## WORK INSTRUCTIONS:
Could you write out, exactly, every line from the top of the data through the line holding "What’s happening in the Denton County"? Omit the pictures.

## DATA FOR THIS TASK:
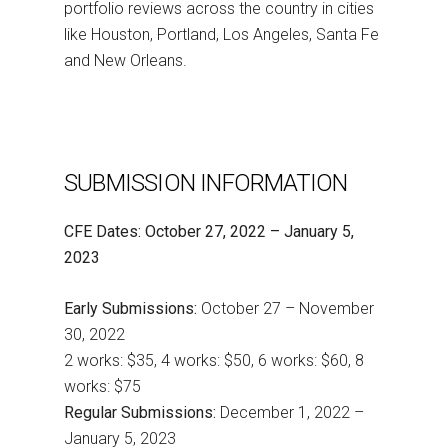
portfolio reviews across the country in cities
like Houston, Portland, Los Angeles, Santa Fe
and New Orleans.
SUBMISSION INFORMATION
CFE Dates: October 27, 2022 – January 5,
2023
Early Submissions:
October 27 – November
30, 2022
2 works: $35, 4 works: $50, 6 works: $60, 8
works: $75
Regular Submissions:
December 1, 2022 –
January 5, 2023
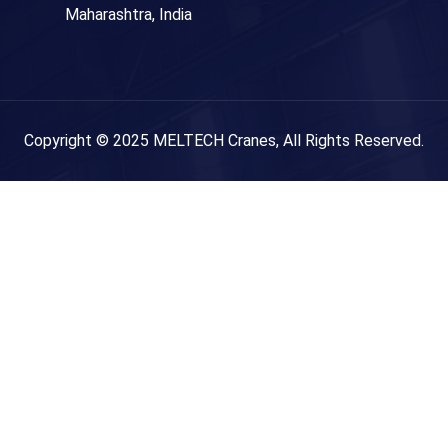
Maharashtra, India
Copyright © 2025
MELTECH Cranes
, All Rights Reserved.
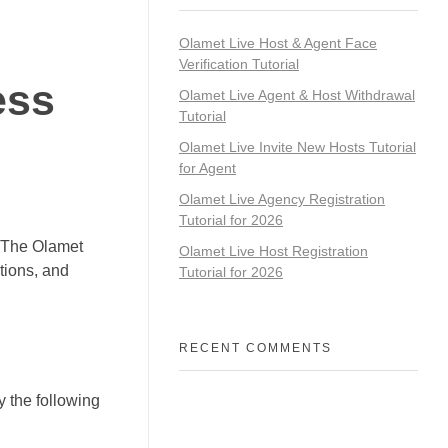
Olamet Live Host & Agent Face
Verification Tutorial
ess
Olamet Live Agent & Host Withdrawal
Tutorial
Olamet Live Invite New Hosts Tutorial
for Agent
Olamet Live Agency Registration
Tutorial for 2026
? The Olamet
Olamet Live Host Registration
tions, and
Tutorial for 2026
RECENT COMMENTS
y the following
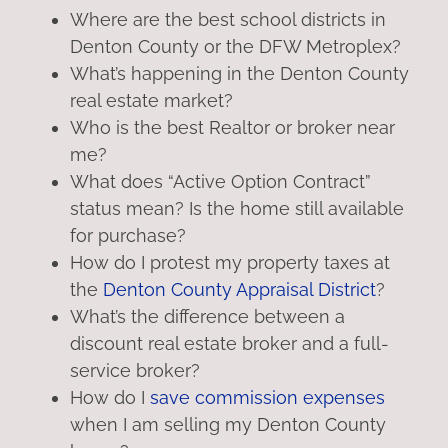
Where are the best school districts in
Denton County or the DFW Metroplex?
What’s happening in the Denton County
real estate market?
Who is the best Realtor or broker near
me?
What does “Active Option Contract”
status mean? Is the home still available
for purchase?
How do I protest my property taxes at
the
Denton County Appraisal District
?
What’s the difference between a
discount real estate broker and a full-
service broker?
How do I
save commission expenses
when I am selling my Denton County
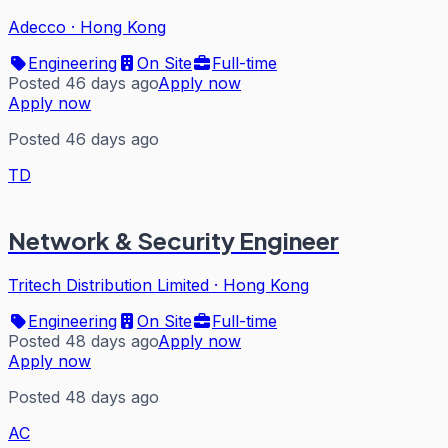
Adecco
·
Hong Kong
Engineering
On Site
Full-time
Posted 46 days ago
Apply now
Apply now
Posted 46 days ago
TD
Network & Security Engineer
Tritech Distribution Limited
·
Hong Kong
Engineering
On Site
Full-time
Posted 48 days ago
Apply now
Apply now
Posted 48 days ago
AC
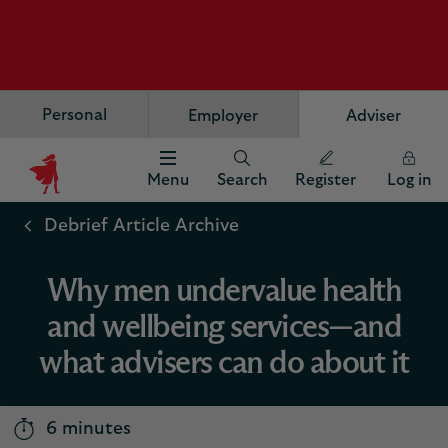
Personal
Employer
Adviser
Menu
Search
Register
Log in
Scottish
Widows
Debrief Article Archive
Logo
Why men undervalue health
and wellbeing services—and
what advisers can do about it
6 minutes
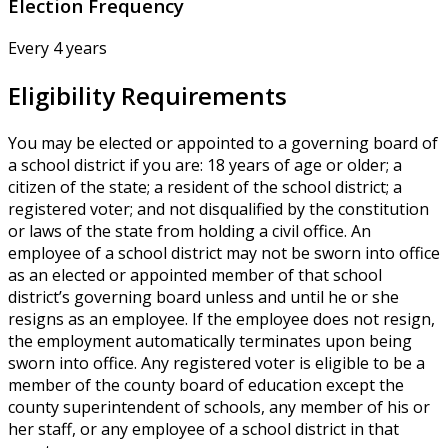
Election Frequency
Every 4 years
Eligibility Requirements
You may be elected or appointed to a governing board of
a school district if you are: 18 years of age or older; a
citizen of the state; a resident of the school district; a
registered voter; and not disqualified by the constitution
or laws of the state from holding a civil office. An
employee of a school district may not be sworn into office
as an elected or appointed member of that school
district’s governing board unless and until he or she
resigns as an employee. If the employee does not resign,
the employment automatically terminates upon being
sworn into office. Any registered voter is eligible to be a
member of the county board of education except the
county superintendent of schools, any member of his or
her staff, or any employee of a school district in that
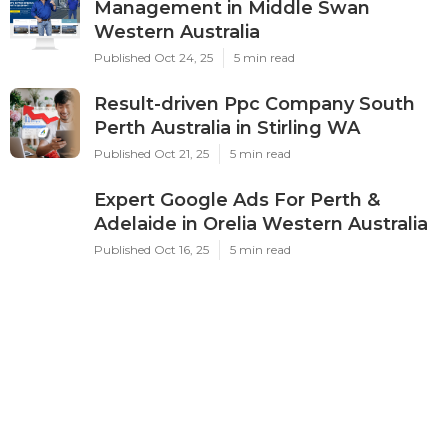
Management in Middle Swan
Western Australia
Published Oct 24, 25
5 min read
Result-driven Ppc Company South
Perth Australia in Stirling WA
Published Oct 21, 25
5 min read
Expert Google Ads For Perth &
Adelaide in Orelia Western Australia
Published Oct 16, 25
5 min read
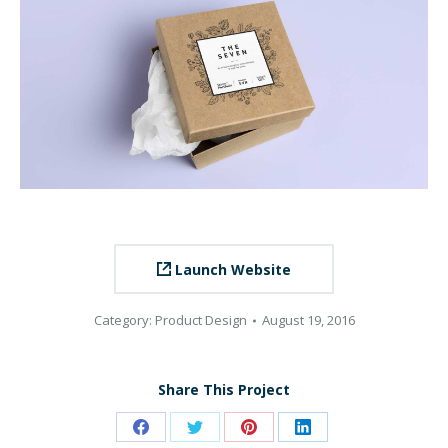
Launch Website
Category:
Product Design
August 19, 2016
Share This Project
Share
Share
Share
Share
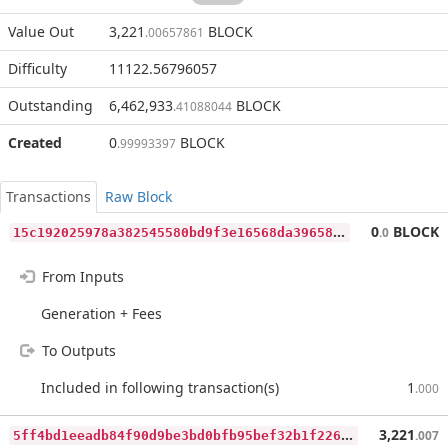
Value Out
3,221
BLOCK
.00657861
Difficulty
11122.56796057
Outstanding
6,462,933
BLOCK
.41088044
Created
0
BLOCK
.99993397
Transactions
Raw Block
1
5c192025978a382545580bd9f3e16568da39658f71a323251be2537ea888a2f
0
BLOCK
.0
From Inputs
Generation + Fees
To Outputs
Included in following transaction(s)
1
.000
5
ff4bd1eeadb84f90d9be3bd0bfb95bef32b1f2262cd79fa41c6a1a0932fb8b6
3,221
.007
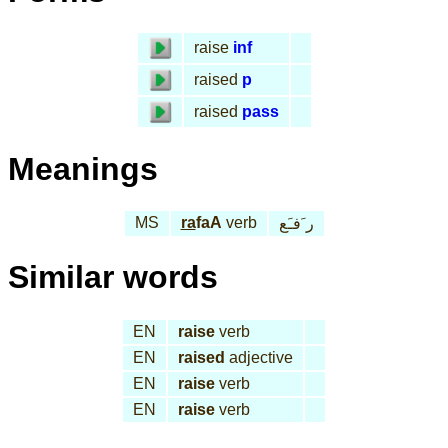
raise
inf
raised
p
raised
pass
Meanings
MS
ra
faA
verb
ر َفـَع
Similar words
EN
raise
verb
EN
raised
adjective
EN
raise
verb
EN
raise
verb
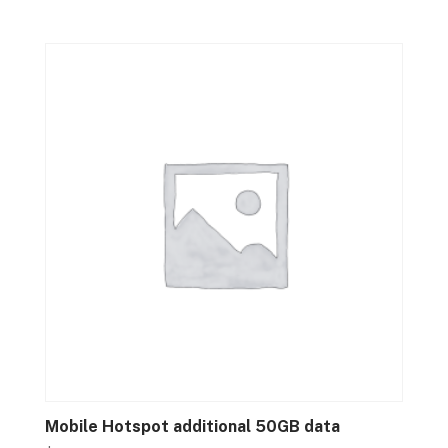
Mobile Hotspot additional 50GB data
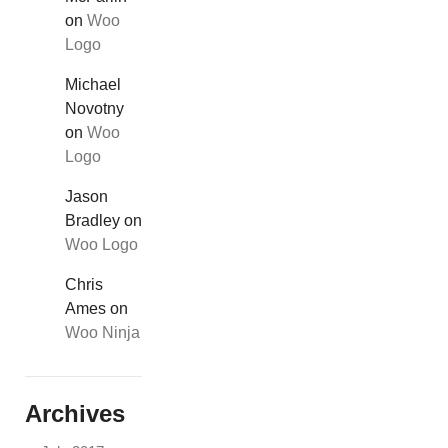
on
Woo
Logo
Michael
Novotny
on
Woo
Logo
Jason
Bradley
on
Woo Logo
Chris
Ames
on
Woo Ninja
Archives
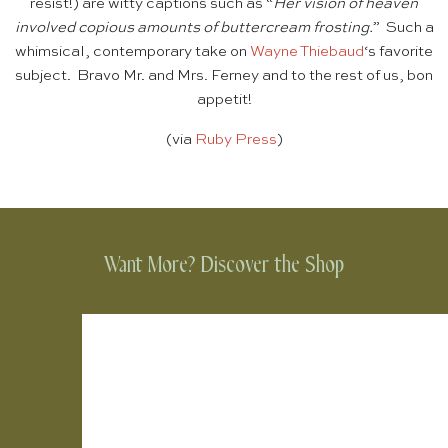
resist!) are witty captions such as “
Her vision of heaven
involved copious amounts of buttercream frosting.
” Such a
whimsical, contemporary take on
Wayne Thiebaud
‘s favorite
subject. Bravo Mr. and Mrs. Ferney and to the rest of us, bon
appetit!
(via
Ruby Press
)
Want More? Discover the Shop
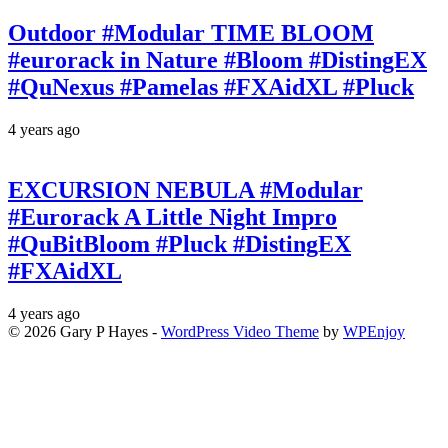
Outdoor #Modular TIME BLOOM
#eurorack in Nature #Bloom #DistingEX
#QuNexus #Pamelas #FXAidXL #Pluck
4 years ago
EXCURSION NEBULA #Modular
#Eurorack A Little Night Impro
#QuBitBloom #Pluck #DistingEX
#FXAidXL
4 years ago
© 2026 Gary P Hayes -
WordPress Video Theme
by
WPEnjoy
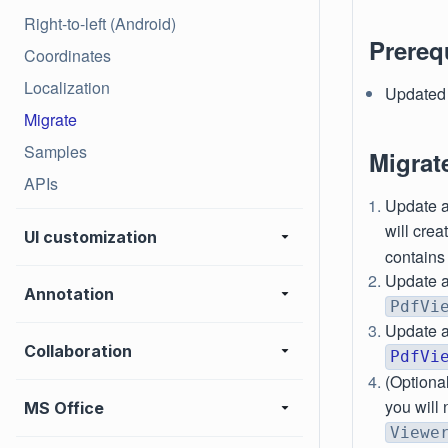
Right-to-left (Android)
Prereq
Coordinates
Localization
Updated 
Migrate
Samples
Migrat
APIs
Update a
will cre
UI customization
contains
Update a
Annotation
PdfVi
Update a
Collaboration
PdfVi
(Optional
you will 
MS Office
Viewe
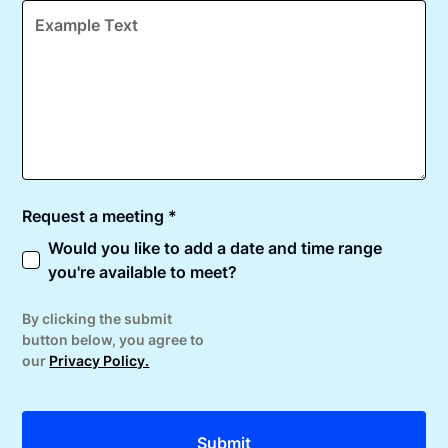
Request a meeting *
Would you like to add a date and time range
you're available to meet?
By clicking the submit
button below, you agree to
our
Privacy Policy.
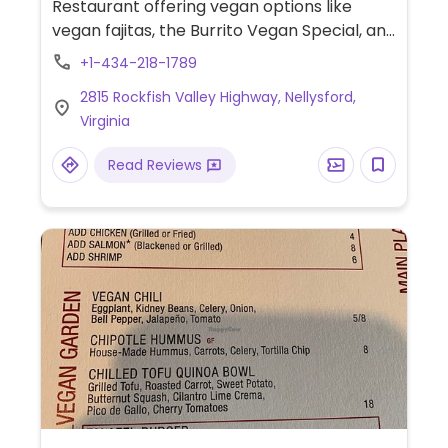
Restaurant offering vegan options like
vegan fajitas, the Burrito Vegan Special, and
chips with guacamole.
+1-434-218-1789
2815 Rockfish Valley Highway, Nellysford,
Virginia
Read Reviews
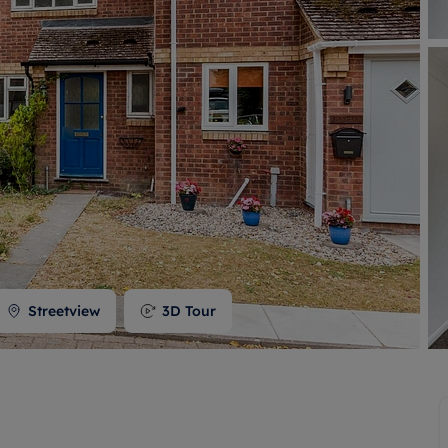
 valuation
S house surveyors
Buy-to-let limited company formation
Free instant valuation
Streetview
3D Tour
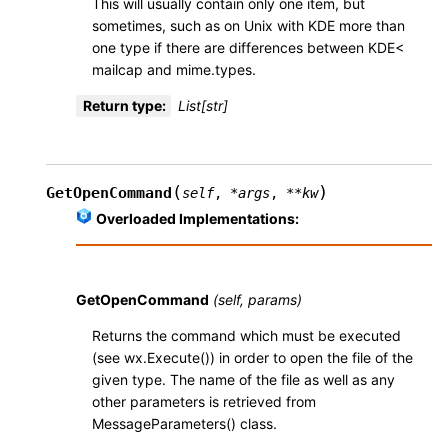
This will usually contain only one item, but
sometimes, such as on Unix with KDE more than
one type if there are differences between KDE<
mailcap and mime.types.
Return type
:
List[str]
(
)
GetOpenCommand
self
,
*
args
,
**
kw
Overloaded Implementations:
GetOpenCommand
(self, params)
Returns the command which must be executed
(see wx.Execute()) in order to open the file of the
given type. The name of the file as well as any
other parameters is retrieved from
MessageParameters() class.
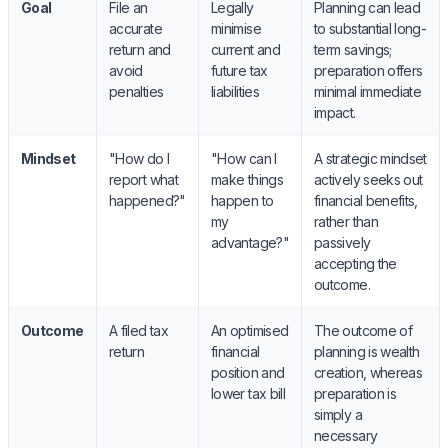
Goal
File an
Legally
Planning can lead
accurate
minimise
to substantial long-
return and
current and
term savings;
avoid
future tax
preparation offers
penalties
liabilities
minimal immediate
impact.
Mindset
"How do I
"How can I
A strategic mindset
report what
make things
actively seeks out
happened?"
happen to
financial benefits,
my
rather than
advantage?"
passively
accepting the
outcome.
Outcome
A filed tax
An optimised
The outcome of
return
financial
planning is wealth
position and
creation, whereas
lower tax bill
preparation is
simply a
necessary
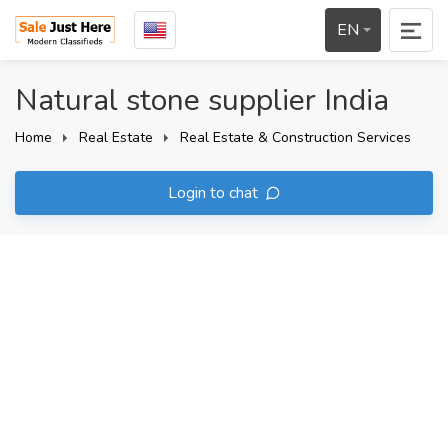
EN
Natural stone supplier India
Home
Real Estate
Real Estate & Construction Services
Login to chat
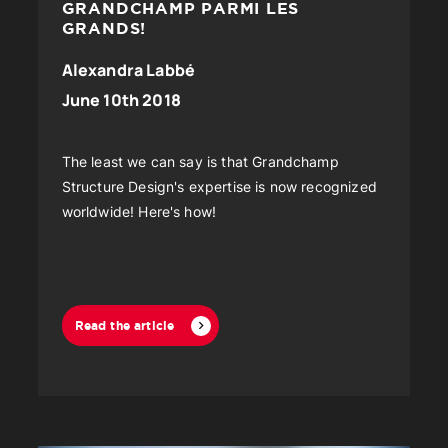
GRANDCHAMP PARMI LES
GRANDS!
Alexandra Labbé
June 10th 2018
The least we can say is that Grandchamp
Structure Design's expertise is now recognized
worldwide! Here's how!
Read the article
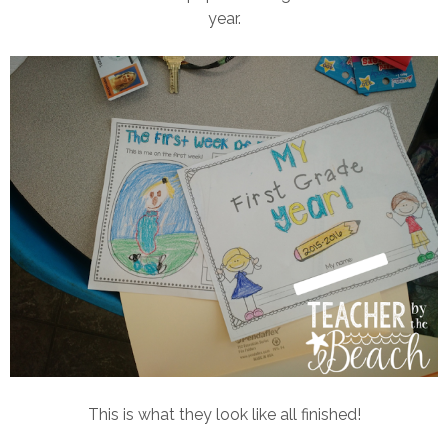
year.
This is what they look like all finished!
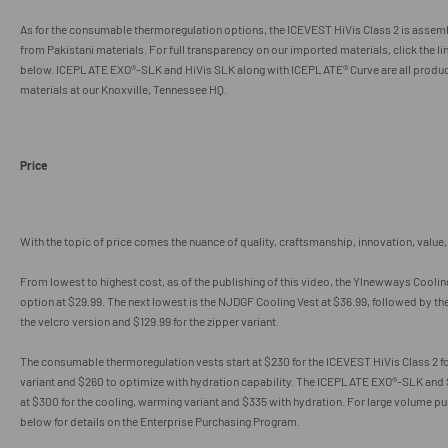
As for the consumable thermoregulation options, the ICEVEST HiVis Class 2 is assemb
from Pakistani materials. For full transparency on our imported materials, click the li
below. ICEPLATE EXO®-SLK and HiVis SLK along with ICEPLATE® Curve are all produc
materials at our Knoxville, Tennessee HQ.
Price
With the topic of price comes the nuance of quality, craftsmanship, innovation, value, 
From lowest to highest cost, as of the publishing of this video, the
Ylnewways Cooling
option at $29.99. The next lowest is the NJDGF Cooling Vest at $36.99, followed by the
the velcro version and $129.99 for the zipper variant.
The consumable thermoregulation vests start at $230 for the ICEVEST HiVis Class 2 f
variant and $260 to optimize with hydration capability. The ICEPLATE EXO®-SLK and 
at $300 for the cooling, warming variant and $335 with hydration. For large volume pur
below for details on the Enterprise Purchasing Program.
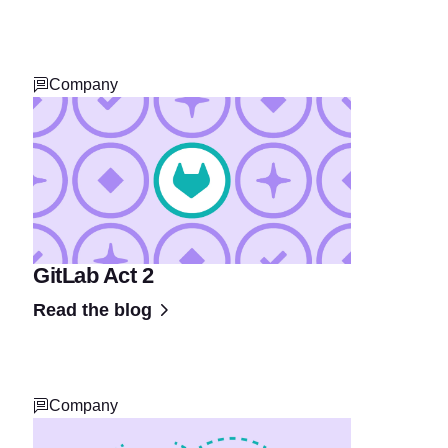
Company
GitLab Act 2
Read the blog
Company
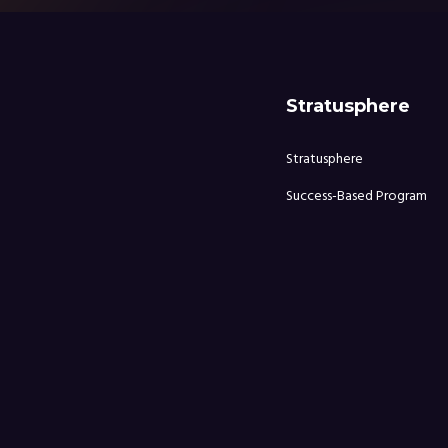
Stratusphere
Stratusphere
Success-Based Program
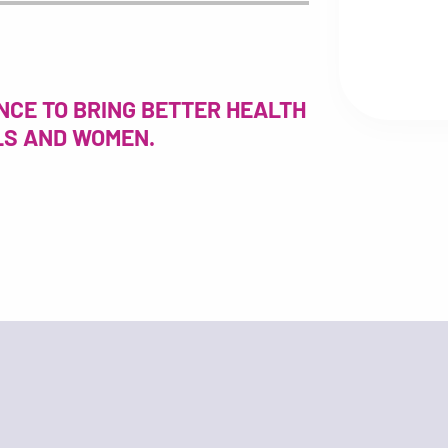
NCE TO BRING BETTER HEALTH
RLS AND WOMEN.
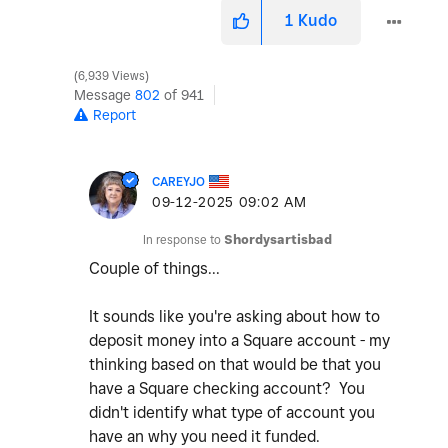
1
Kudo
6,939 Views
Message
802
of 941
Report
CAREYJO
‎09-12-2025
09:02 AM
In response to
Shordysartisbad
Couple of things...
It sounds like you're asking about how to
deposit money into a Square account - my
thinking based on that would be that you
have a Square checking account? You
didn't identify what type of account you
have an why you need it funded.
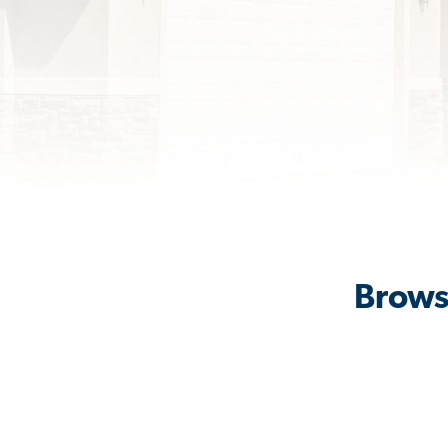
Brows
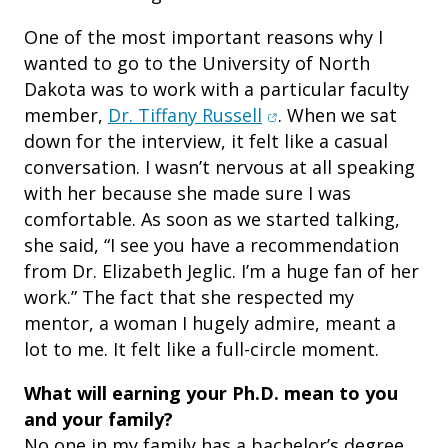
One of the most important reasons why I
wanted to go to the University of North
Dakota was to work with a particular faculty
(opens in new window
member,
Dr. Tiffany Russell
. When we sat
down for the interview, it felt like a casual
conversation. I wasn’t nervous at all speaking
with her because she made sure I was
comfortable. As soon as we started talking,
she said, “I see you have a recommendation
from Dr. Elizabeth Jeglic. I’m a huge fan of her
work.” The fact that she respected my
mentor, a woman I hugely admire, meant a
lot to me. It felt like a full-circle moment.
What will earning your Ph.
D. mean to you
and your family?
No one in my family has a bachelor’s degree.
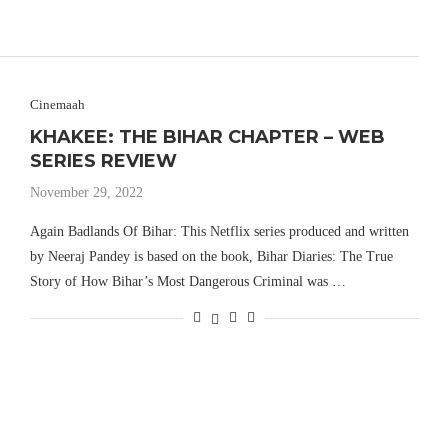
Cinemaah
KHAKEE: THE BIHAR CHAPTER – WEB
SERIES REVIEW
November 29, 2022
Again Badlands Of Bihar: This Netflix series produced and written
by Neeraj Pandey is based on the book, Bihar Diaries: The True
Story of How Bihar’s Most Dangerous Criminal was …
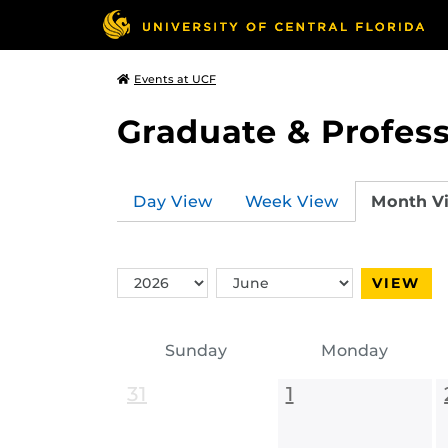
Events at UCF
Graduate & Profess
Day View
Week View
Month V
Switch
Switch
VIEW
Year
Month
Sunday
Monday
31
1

## OUTPUT OF THE EXERCISE:
portfolio reviews across the country in cities
like Houston, Portland, Los Angeles, Santa Fe
and New Orleans.
SUBMISSION INFORMATION
CFE Dates: October 27, 2022 – January 5,
2023
Early Submissions:
October 27 – November
30, 2022
2 works: $35, 4 works: $50, 6 works: $60, 8
works: $75
Regular Submissions:
December 1, 2022 –
January 5, 2023
Maharashtra, India
Copyright © 2025
MELTECH Cranes
, All Rights Reserved.
Olamet Live Host & Agent Face
Verification Tutorial
ess
Olamet Live Agent & Host Withdrawal
Tutorial
Olamet Live Invite New Hosts Tutorial
for Agent
Olamet Live Agency Registration
Tutorial for 2026
? The Olamet
Olamet Live Host Registration
tions, and
Tutorial for 2026
RECENT COMMENTS
y the following
Where are the best school districts in
Denton County or the DFW Metroplex?
What’s happening in the Denton County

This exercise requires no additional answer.